Backtracking Algorithm: Choose, Explore, Undo, and Never Miss a Solution

Every backtracking problem is a tree. You just don't see the tree until you start running the code.

The tree is implicit. You construct it node by node as you recurse, and you dismantle it in reverse as you undo your choices. The backtracking algorithm that walks it follows a loop so regular you can almost chant it: choose something, explore the consequences, then unchoose it and try the next option. That's the whole pattern. Three lines, plus a base case.

If that sounds too simple, it's because most explanations treat backtracking as a list of recipes (here's how to do N-Queens, here's how to do subsets) rather than as a single idea that generates those recipes automatically. The single idea is the loop. Everything else is a variation.

The Tree You Never See

Consider generating all permutations of [1, 2, 3]. There are six: [1,2,3], [1,3,2], [2,1,3], [2,3,1], [3,1,2], [3,2,1].

Imagine a tree. At the root, you haven't chosen anything. At the first level, you've chosen one element (three branches: pick 1, pick 2, pick 3). At the second level, you've chosen two (two branches each, since one is already used). At the leaves, all three are chosen and you have a complete permutation.

Decision tree for permutations of [1, 2, 3] showing 6 leaf nodes The implicit decision tree for [1, 2, 3]. DFS visits all 6 leaves by going deep, recording the result, and retracing.

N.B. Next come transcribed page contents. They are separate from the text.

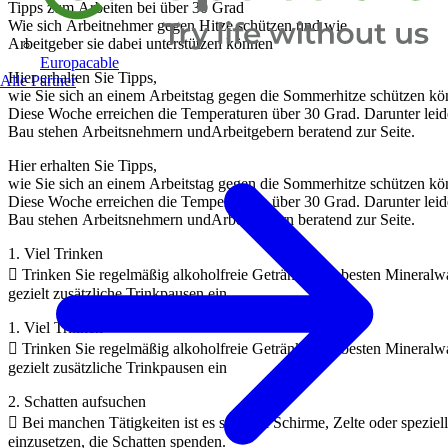
Tipps zum Arbeiten bei über 30 Grad
Wie sich Arbeitnehmer gegen Hitze schützen und wie
Arbeitgeber sie dabei unterstützen können
Europacable
Hier erhalten Sie Tipps,
Alle Partner
wie Sie sich an einem Arbeitstag gegen die Sommerhitze schützen kö
Diese Woche erreichen die Temperaturen über 30 Grad. Darunter lei
Bau stehen Arbeitsnehmern undArbeitgebern beratend zur Seite.
Hier erhalten Sie Tipps,
wie Sie sich an einem Arbeitstag gegen die Sommerhitze schützen kö
Diese Woche erreichen die Temperaturen über 30 Grad. Darunter lei
Bau stehen Arbeitsnehmern undArbeitgebern beratend zur Seite.
1. Viel Trinken
 Trinken Sie regelmäßig alkoholfreie Getränke, am besten Mineralw
gezielt zusätzliche Trinkpausen ein
1. Viel Trinken
 Trinken Sie regelmäßig alkoholfreie Getränke, am besten Mineralw
gezielt zusätzliche Trinkpausen ein
2. Schatten aufsuchen
 Bei manchen Tätigkeiten ist es sinnvoll Schirme, Zelte oder speziel
einzusetzen, die Schatten spenden.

This is the decision tree. It has n! leaves (the complete permutations) and roughly twice as many internal nodes. The backtracking algorithm is just a DFS over this tree. You go deep, hit a leaf, record the result, and retrace your steps to try the next branch. Knuth lays out this framing precisely in TAOCP Volume 4B, Section 7.2.2 "Backtrack Programming".

The "implicit" part means the tree doesn't exist in memory all at once. Each node is represented only by the current call stack frame. The recursion stack is the path from root to the current node, and the undo step is how you climb back up. That's why you need to undo: without it, you're permanently at the wrong node with no way home.

The Loop: Choose, Explore, Unchoose

Strip every backtracking solution to its skeleton and you get this:

def backtrack(path, choices):
    if is_complete(path):
        record(path)
        return

    for choice in choices:
        if not is_valid(choice, path):
            continue           # prune this branch entirely

        # choose
        path.append(choice)
        mark_used(choice)

        # explore
        backtrack(path, remaining_choices)

        # unchoose
        path.pop()
        unmark_used(choice)

The "choose" and "unchoose" steps happen around the recursive call. This is the pre-order and post-order position in a tree traversal. Making the choice before the call moves you to a child node. Undoing it after the call returns you to the parent. The loop tries each sibling in sequence.

The choose/explore/unchoose loop with call stack visualization The call stack IS the path from root to the current node. The undo step is how you climb back up the tree without actually allocating the tree.

The undo step is not optional, and it's the thing beginners most often forget. If you mutate path before the recursive call and don't reverse the mutation after, you'll find that your "path" at the second leaf contains state left over from the first leaf. The bug is silent. You get wrong results, not crashes.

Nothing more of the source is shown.